News (Media Awareness Project) - US: Doctors To Pay Tab For New Drug Fight |
Title: | US: Doctors To Pay Tab For New Drug Fight |
Published On: | 2003-02-11 |
Source: | Los Angeles Times (CA) |
Fetched On: | 2008-08-28 13:23:34 |
DOCTORS TO PAY TAB FOR NEW DRUG FIGHT
Bush team plans to double licensing fees for physicians, pharmacies and
manufacturers to combat the abuse of prescription medicine.
The Bush administration plans to double licensing fees on doctors,
pharmacies and drug makers to expand the government's fight against
prescription drug abuse, which is growing rapidly across the nation.

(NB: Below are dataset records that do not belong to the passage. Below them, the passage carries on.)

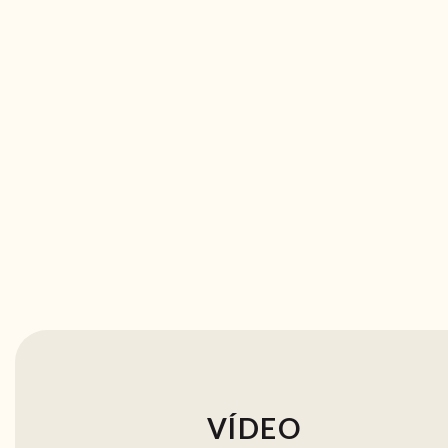
VÍDEO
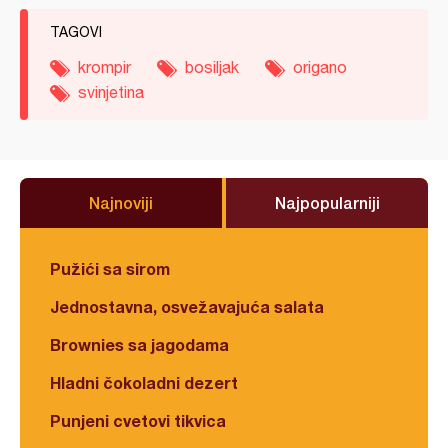
TAGOVI
krompir
bosiljak
origano
svinjetina
Najnoviji
Najpopularniji
Pužići sa sirom
Jednostavna, osvežavajuća salata
Brownies sa jagodama
Hladni čokoladni dezert
Punjeni cvetovi tikvica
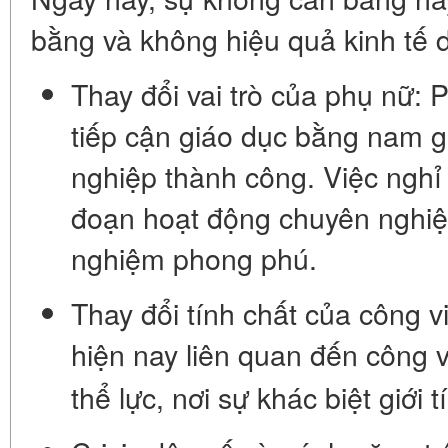
bằng và không hiệu quả kinh tế d
Thay đổi vai trò của phụ nữ:
P
tiếp cận giáo dục bằng nam g
nghiệp thành công. Việc ngh
đoạn hoạt động chuyên nghiệp
nghiệm phong phú.
Thay đổi tính chất của công v
hiện nay liên quan đến công 
thể lực, nơi sự khác biệt giới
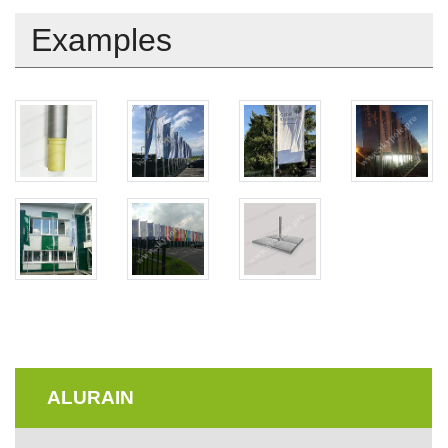
Examples
ALURAIN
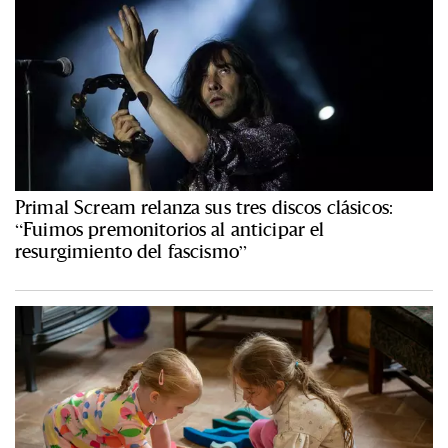
Primal Scream relanza sus tres discos clásicos:
“Fuimos premonitorios al anticipar el
resurgimiento del fascismo”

Officials said the fee increase will be disclosed in the next few days by
the Drug Enforcement Administration, which polices the distribution of
prescription drugs.
The illegal use of these drugs is growing by at least 27% each year, and
represents as big an abuse problem as cocaine, at least in terms of the
number of abusers, according to surveys by the federal Substance Abuse and
Mental Health Services Administration and reports by the Drug Enforcement
Administration.
An estimated 11 million Americans abused prescription drugs in 2000,
principally opium-based painkillers, according to federal surveys and
interviews with federal regulators. Tranquilizers, stimulants and sedatives
are also widely abused, the surveys show.

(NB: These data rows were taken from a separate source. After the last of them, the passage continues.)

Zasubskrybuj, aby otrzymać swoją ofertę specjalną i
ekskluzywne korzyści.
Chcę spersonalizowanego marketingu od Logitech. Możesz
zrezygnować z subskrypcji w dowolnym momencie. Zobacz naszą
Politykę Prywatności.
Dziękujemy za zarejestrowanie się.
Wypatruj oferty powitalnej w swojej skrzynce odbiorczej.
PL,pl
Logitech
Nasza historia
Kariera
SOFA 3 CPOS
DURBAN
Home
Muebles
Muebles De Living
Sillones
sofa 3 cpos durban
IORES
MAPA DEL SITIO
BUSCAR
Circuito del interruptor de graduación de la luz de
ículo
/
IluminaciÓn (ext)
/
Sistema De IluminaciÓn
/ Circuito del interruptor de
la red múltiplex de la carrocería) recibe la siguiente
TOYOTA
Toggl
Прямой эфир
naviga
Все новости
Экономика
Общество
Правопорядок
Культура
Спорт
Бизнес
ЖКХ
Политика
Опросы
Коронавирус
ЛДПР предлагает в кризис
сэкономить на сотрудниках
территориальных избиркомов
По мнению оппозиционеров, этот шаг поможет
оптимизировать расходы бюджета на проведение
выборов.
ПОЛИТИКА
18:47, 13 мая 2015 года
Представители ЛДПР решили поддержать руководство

The fee increase comes at a time when the DEA, which is part of the
Department of Justice, is being criticized for not doing more to combat the
illegal use of prescription drugs, and for putting a chill on the
legitimate dispensing of painkillers.
Unlike the war on street drugs such as cocaine, heroin and marijuana, the
control of legal pharmaceuticals requires a difficult balancing act
involving substances that have legal and illegal uses. This effort also
pits law enforcement against a highly educated, articulate and economically
powerful medical community.
Under the DEA plan, doctors and pharmacies would pay $130 per year for a
federal license to prescribe controlled drugs and drug makers $1,600 per
year for a license to manufacture them - about double the current levels.

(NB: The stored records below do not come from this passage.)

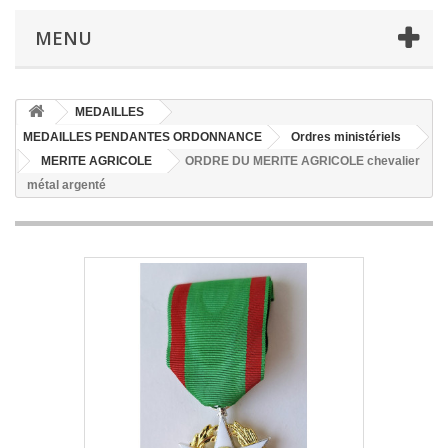
MENU
MEDAILLES
MEDAILLES PENDANTES ORDONNANCE
Ordres ministériels
MERITE AGRICOLE
ORDRE DU MERITE AGRICOLE chevalier
métal argenté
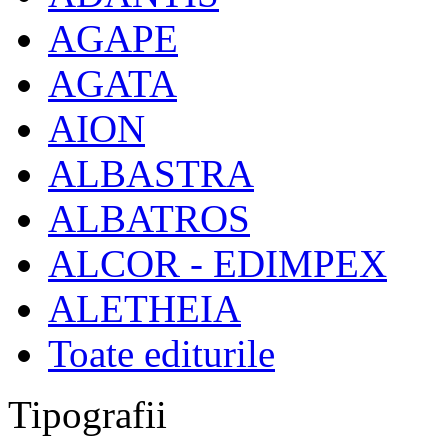
AGAPE
AGATA
AION
ALBASTRA
ALBATROS
ALCOR - EDIMPEX
ALETHEIA
Toate editurile
Tipografii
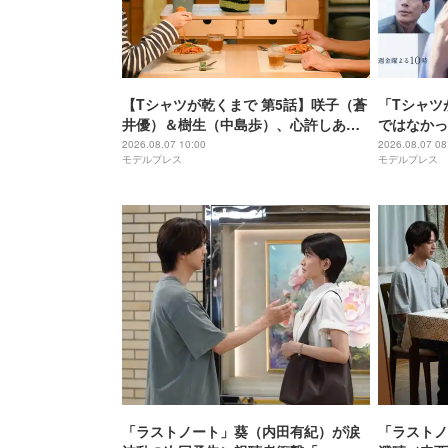
【Tシャツが乾くまで 第5話】咲子（蒼
「Tシャツ
井優）＆樹生（中島歩）、心許しあえ
ではなかっ
る関係に 事故から一年・新たな章の幕
りませんか
2026.08.07 10:00
2026.08.07 08
モデルプレス
モデルプレス
上がる
物語に仕掛
家・生方美
「ラストノート」葵（内田有紀）が涙
「ラストノ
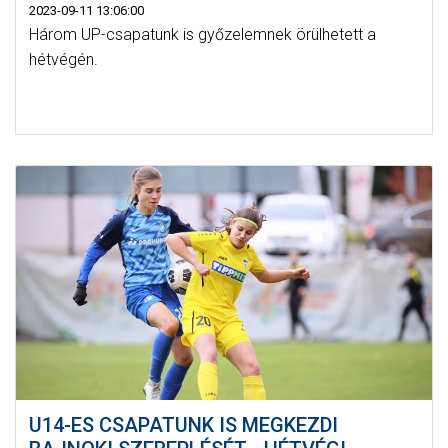
2023-09-11 13:06:00
Három UP-csapatunk is győzelemnek örülhetett a
hétvégén.
U14-ES CSAPATUNK IS MEGKEZDI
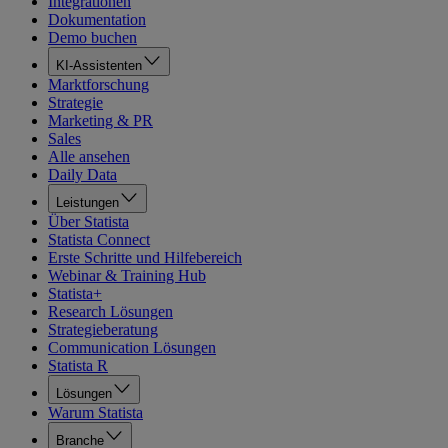
Integrationen
Dokumentation
Demo buchen
KI-Assistenten
Marktforschung
Strategie
Marketing & PR
Sales
Alle ansehen
Daily Data
Leistungen
Über Statista
Statista Connect
Erste Schritte und Hilfebereich
Webinar & Training Hub
Statista+
Research Lösungen
Strategieberatung
Communication Lösungen
Statista R
Lösungen
Warum Statista
Branche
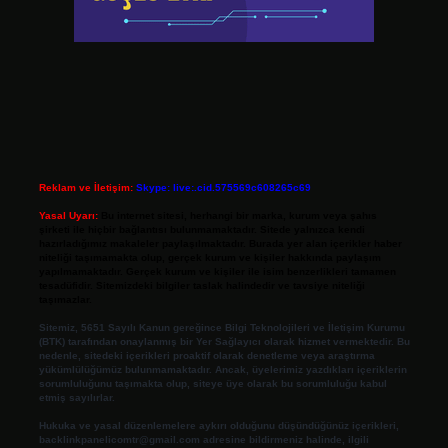
Reklam ve İletişim:
Skype: live:.cid.575569c608265c69
Yasal Uyarı:
Bu internet sitesi, herhangi bir marka, kurum veya şahıs
şirketi ile hiçbir bağlantısı bulunmamaktadır. Sitede yalnızca kendi
hazırladığımız makaleler paylaşılmaktadır. Burada yer alan içerikler haber
niteliği taşımamakta olup, gerçek kurum ve kişiler hakkında paylaşım
yapılmamaktadır. Gerçek kurum ve kişiler ile isim benzerlikleri tamamen
tesadüfidir. Sitemizdeki bilgiler taslak halindedir ve tavsiye niteliği
taşımazlar.
Sitemiz, 5651 Sayılı Kanun gereğince Bilgi Teknolojileri ve İletişim Kurumu
(BTK) tarafından onaylanmış bir Yer Sağlayıcı olarak hizmet vermektedir. Bu
nedenle, sitedeki içerikleri proaktif olarak denetleme veya araştırma
yükümlülüğümüz bulunmamaktadır. Ancak, üyelerimiz yazdıkları içeriklerin
sorumluluğunu taşımakta olup, siteye üye olarak bu sorumluluğu kabul
etmiş sayılırlar.
Hukuka ve yasal düzenlemelere aykırı olduğunu düşündüğünüz içerikleri,
backlinkpanelicomtr@gmail.com
adresine bildirmeniz halinde, ilgili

The White House Office of Management and Budget has reviewed and approved
the increase, which will be published in coming days in the Federal
Register, officials said.
Unlike other areas of drug enforcement and most operations in the federal
government, the program to control pharmaceutical drugs is funded by fees
imposed on the medical community, rather than appropriations from Congress.
The higher fees are projected to bring in $118 million annually, compared
with $57 million under an increase approved in 1993. Most of the money is
raised from licenses held by 980,000 doctors and other practitioners. Under
the DEA rule, doctors must buy licenses for three years, so the actual
outlay will be $390 when practitioners must renew their DEA license.
Although the dollar amount is not large, DEA officials are braced for a
backlash from the medical sector, which has had an uneasy relationship with
federal agents.
When licensing fees were last raised, the American Medical Assn. sued the
DEA and tied up the increase in federal court for six years.
Although the DEA won the suit, it was not able to complete the increase
until late last year. The AMA suit was based on allegations that the DEA
violated technical federal rules in imposing the fee increase, but
underlying that suit were the strained relations between the medical
community and federal drug agents.
Doctors and federal investigators are at polar extremes in their view of
the problem, according to David Brushwood, a professor of pharmacy
administration at the University of Florida and an expert on the issue.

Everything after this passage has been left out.